As the sweltering summer sun starts to fade and the cooler temperatures of fall starts to settle in, residents of Delray Beach start preparing their homes and yards for the wintertime. For many, that leads to the question of whether they need to cover their outdoor AC for the winter.
While it may seem like a great idea, the truth is there are many reasons why you shouldn’t cover your AC unit in the winter. Along with not being necessary, covering your outdoor air conditioning equipment can sometimes cause problems.
Here, the specialists at Kilbourne Heating & AC share five reasons why covering your AC doesn’t need to be on your fall to-do list and what you should do instead.
1. Your AC Unit Isn’t Damaged by Snow
Outside AC units are supposed to withstand harsh weather conditions like snow in the wintertime. These systems are built with sturdy materials and hardware that can handle the outdoor elements without damage.

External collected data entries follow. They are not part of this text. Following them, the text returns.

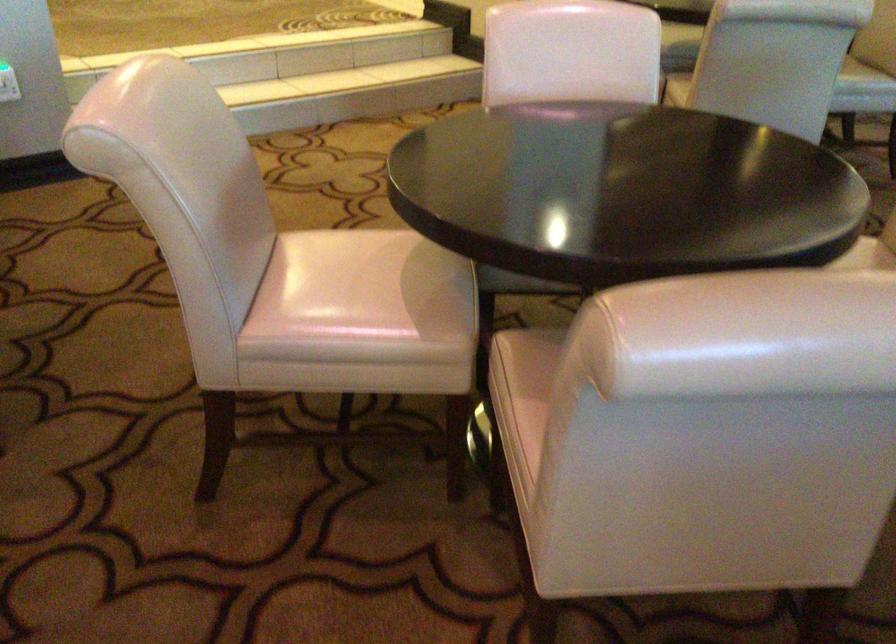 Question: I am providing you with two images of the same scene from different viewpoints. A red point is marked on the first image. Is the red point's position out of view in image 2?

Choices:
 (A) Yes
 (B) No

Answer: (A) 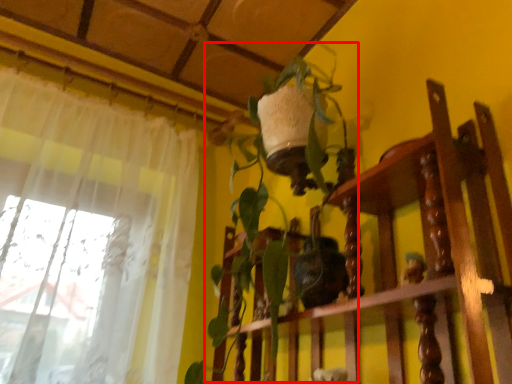 Question: In this image, where is vegetation (annotated by the red box) located relative to furniture?

Choices:
 (A) left
 (B) right

Answer: (A) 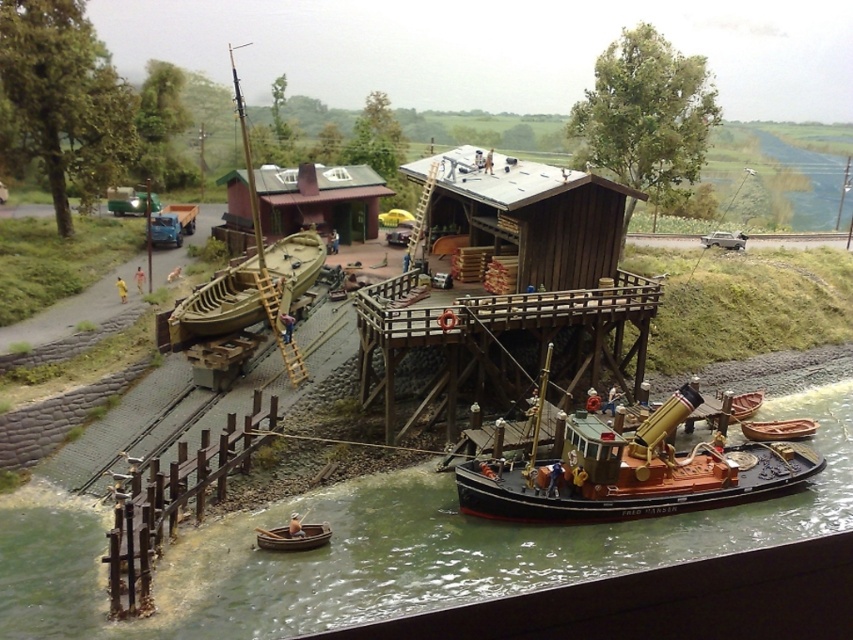 You are standing on the wooden boat at lower center and want to reach the greenish water at lower center. Which direction should you move to get there?

You should move to the right because the greenish water at lower center is to the right of the wooden boat at lower center.

You are a photographer standing at the camera position. You want to take a photo of both point (x=525, y=522) and point (x=296, y=264). Which point will appear larger in the photo?

Point (x=525, y=522) is closer to the camera than point (x=296, y=264), so it will appear larger in the photo.

Please look at the point marked at coordinates (381, 548). According to the scene description, where exactly is this point located?

The point at coordinates (381, 548) is on the greenish water at lower center. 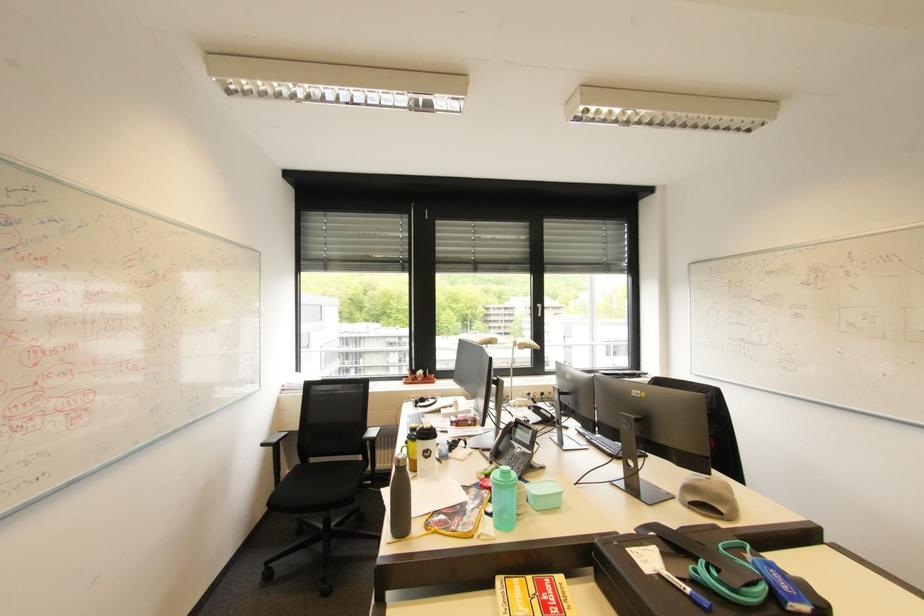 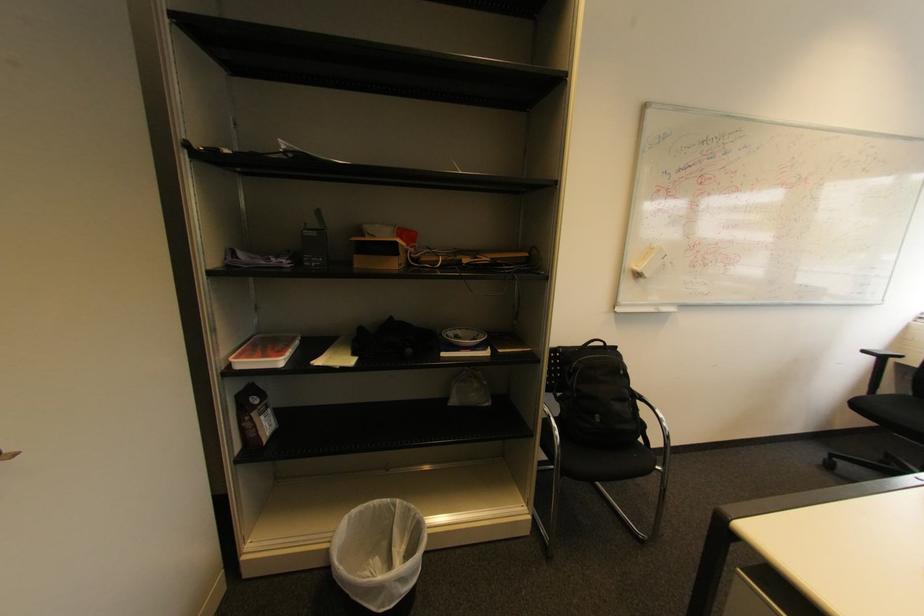 Locate, in the second image, the point that corresponds to point 268,446 in the first image.

(869, 352) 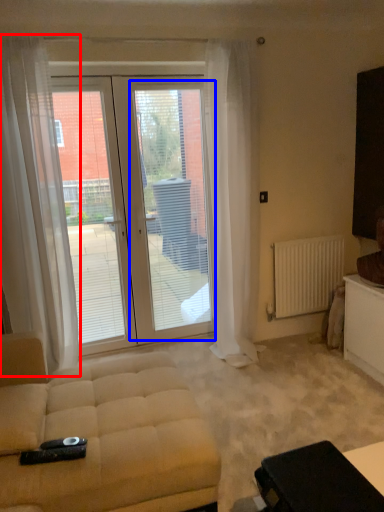 Question: Which object appears farthest to the camera in this image, curtain (highlighted by a red box) or screen door (highlighted by a blue box)?

Choices:
 (A) curtain
 (B) screen door

Answer: (B) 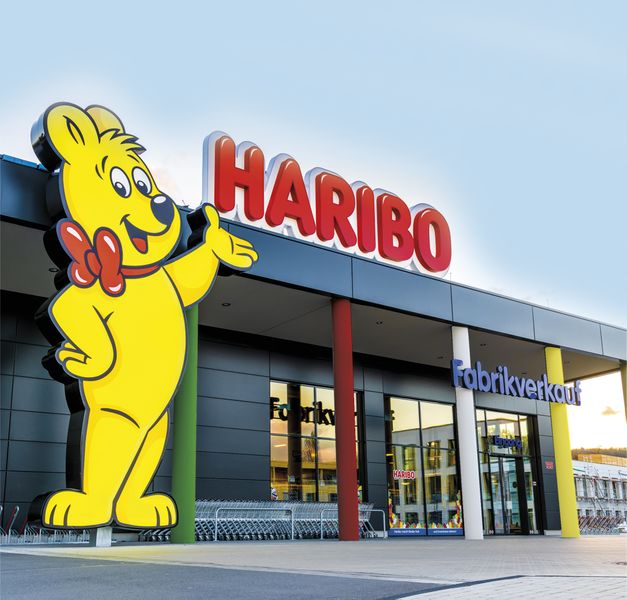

The coils and fins of the unit are engineered to resist corrosion, and the housing is manufactured to protect the internal parts from moisture and debris.
2. Covering Your Air Conditioner Can Cause Mold
One of the reasons you shouldn’t cover your air conditioner in the wintertime is because doing so can trap moisture—which is not at all what you want in your outdoor unit. That’s because allowing moisture to collect inside the unit generates the perfect conditions for mold and mildew to spread.
Mold and mildew not only have an undesirable odor, but they can also present health risks, especially for individuals with respiratory issues or allergies. Plus, the trapped moisture can corrode the internal components of the AC unit.
Instead of covering the unit, instead ensure proper drainage and keep the area around the unit clear of debris, allowing for efficient airflow and preventing moisture buildup.
3. A Covered Air Conditioner Can Attract Animals
Human beings aren’t the only ones who prepare for winter. Animals that live around your home are also looking for a warm, cozy place to crash for the winter months. For many critters, a covered air conditioner is the perfect winter home.
Birds, mice, chipmunks and even rats frequently make winter dens inside covered air conditioners. Animals living in a covered air conditioner can cause many problems. Mice can chew through wires, insulation and other parts, causing damage that may require costly repairs. Debris animals bring into the AC to create a warm and comfortable home can block airflow and ventilation, reducing the efficiency of the unit and potentially causing it to overheat. Moreover, animal excrement can result in unsanitary conditions and bad odors.
Leaving your air conditioner uncovered helps discourage animals, because an uncovered AC gives them less shelter from chilly temperatures than a covered unit. That’s better for your cooling system—and leaves you with less mess to throw away and things to repair in the spring.
4. Covering Your Air Conditioner Restricts Airflow
Another reason you shouldn't cover your air conditioning equipment in the winter is because a cover limits airflow through the unit. Adequate airflow is vital for the AC system because it helps with heat exchange and permits the unit to cool properly. When airflow is reduced, the system has to work harder to maintain the desired temperature, causing greater energy consumption and strain on the components.
In addition, if you use your AC without knowing that the outdoor unit is covered or because you simply forgot, it could result in a range of problems. One issue is that the lack of correct airflow could cause the compressor to overheat, causing its failure or damage. That’s why it is vital to ensure the outdoor unit is free from barriers and is not covered to maintain the best possible airflow.
5. AC Maintenance Works Better Than Covering Your Air Conditioner
The bottom line is, it's much more effective to do a little maintenance for your air conditioner than to cover your outdoor AC unit.
There are numerous key maintenance activities you should prioritize to ensure the best possible function and longevity of your AC unit. First, it’s a good idea to inspect your outdoor AC unit regularly and get rid of any debris such as leaves, sticks and dirt to promote proper airflow. Second, examine and clean the coils, fins and filters to make sure you don't see any dirt and dust buildup that would hinder effective heat exchange or airflow.
Regular air conditioning maintenance not only enhances efficiency, but it also helps extend the unit's life span, decreases energy consumption and prevents costly repairs. Rather than using a cover, putting time and effort into routine air conditioning maintenance is a proactive strategy that can significantly benefit your entire HVAC system in the long run.